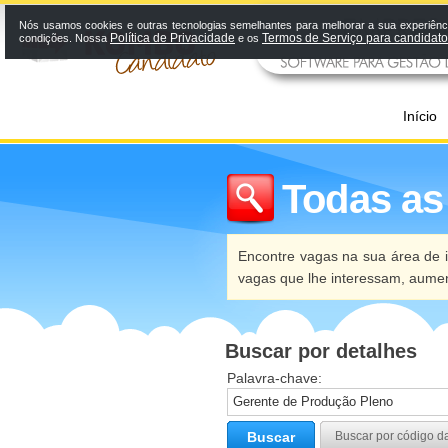
Nós usamos cookies e outras tecnologias semelhantes para melhorar a sua experiênci
Política de Privacidade
Termos de Serviço para candidat
condições. Nossa
e os
Início
Todas as
Encontre vagas na sua área de i
vagas que lhe interessam, aume
Buscar por detalhes
Palavra-chave:
Buscar
Buscar por código d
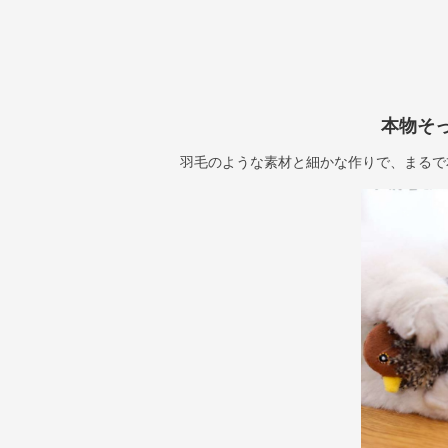
本物そ
羽毛のような素材と細かな作りで、まるで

◇ ◇ ◇ ◇ ◇ ◇ ◇

| Task prompt |
Except for the pictures, copy the material above exactly.

| Solution for this exercise |
Nós usamos cookies e outras tecnologias semelhantes para melhorar a sua experiênci
Política de Privacidade
Termos de Serviço para candidat
condições. Nossa
e os
Início
Todas as
Encontre vagas na sua área de i
vagas que lhe interessam, aume
Buscar por detalhes
Palavra-chave:
Buscar
Buscar por código d
本物そ
羽毛のような素材と細かな作りで、まるで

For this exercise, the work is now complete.